これほどテンポの速い音楽が私たちにどんなにミスをさせたかも、識者を自認する人たちが私たちに与えている無知という評判がすでにいったいどこまで広がっているかも、あなた達には信じられないでしょう。最悪の学童でさえ、40スーを自分で払ったのだから、私たちが演奏を間違ったときにはぶつぶつ文句を言う権利があると信じ込んでいるのです。それで非常に頻繁に観客の注意がそがれていたものです。哲学者とか呼ばれるものたちでさえ、王立アカデミーに対する敬意をこれっぽっちももっておらず、無礼にも私たちのような人物をこっぴどく批判したのです。ついに、私たちの昔からの重要な特権を臆面もなく踏みにじってでも、国王の任官たる私たちに、音楽を心得ることと、給与の目的である楽器を本気で弾くことが強制される時がきたことが私には分かりました。
ああ! 私たちの栄光の幸運な時代はどうなったのでしょうか? 会計院の長老たちやサン・ドニ街の最高に立派な市民たちの間で、全員一致の意見で、私たちがヨーロッパ最高のオーケストラであるとみなされていたあの幸せな日々、あの名高い『イジス』の序曲や、あの美しいアルシオーヌの嵐や、『ロラン』のあの才気溢れるロジスティルに恍惚となったあの日々、そして私たちの弦の最初のアタックの騒音が平戸間席の拍手喝采とともに天にまで立ちのぼったあの日々は、どうなったのでしょうか? 今やだれもが私たちの演奏の仕方に手を入れようとして軽はずみにも口を挟んでくるのです。私たちはあまり正確には演奏しませんし、ぴったり合わせて演奏することもほとんどないので、私たちは容赦なく「弦をキーキーこするものたち」呼ばわりされますし、私たち同様宮仕えの身で、それゆえに正直で善良な人たちである見張り番たちが、もし少しでも服従を守ってくれなかったら、私たちはたいていなら芝居から追放されるところでしょう。しかし、わが親愛なる同僚諸君、あなた方の正当な怒りをかき立てるためには、私にはいったい何が必要なのでしょう? 私たちの過去の栄光とそれを私たちから奪った侮辱を思い出させることでしょうか? あの残酷な侮辱はすべて今でもあなた達の記憶にありありと浮かぶでしょう。そしてあなた達はそのおぞましい原因を一生懸命に消し去ろうとすることで、いかにそれがあなた達に耐え難いものであるかを示したのです。そうです、諸君、あの危険な外国音楽こそ、それ自身の魅力以外には何の助けも借りずに、すべてがそれに敵対している国で、あれほどのびのびと演奏された私たちの音楽を危うく壊滅状態にするところだったのです。あの音楽こそ私たちの名誉を失わせたのですから、この音楽に対してこそ、私たちは最後の最後までみんな一致団結していなければならないのです。
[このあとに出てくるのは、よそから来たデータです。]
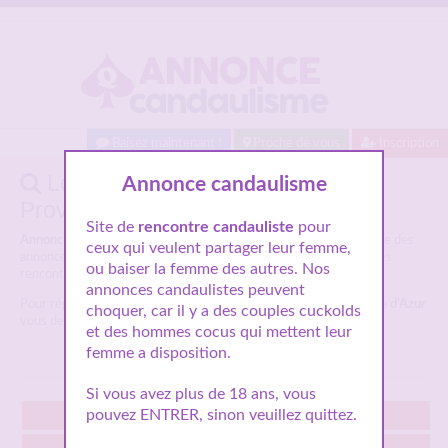
Baisez maintenant !
Proche de vous
Inscription
Les annonces candaulisme :
Annonce candaulisme
Provence-Alpes-Côte d’Azur
Site de
rencontre candauliste
pour
Annonces candaulistes Provence-Alpes-Côte d’Azur :
Voici la liste des
ceux qui veulent partager leur femme,
annonces candaulisme
Provence-Alpes-Côte d’Azur
pour faire des
ou baiser la femme des autres. Nos
rencontres libertines.
annonces candaulistes peuvent
Pour répondre à une
annonce candaulisme Provence-Alpes-Côte d’Azur
choquer, car il y a des couples cuckolds
vous devez vous inscrire GRATUITEMENT
et des hommes cocus qui mettent leur
femme a disposition.
Si vous avez plus de 18 ans, vous
pouvez ENTRER, sinon veuillez quittez.
Aix-en-Provence
Antibes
『奥様女中』の最初の頃の成功によって危険を知らされ、秘密裏に集まって、この魂を奪われそうな音楽をできるだけ台無しにする方策を協議したときに、私たちの中の一人、この男は後に裏切り者だと分かったのですが、この男がどういう気なのか、半分からかうような調子で、あれこれ考えることなんかない、勇敢に全力でこれを演奏しなければならないんだと言ったのを私は思い出します。粗忽にもこの意見に私たちが従っていたら、いったいどういうことになっていたか考えてみてください。だって、私たちが演奏する作品には必ずそれらが与えうる喜びの美点をすべて与えるようにしている私たちの配慮に私たちの偉大な才能とが一緒になれば、私たちの弓にゆだねられたこのイタリア音楽の美しさを聴衆が感じないようにすることは困難だっただろうからです。そこで私たちはこの上なく態度のはっきりしたオペラ・ブッファ派の人たちでさえも不快にすることができるような前例のない大胆さでもってこの曲をがりがりこするように演奏して、聴衆の耳に不快感を与えたのです。本当にこの企ては大胆なものでしたし、他のところだったらどこでも、私たちの楽団員の半分は牢獄に二十回もつっこまれていたことでしょう。しかし私たちは己の権利はわきまえており、それを行使しているのです。もし不満があるのなら、牢獄に入れられるのは聴衆の方でしょう。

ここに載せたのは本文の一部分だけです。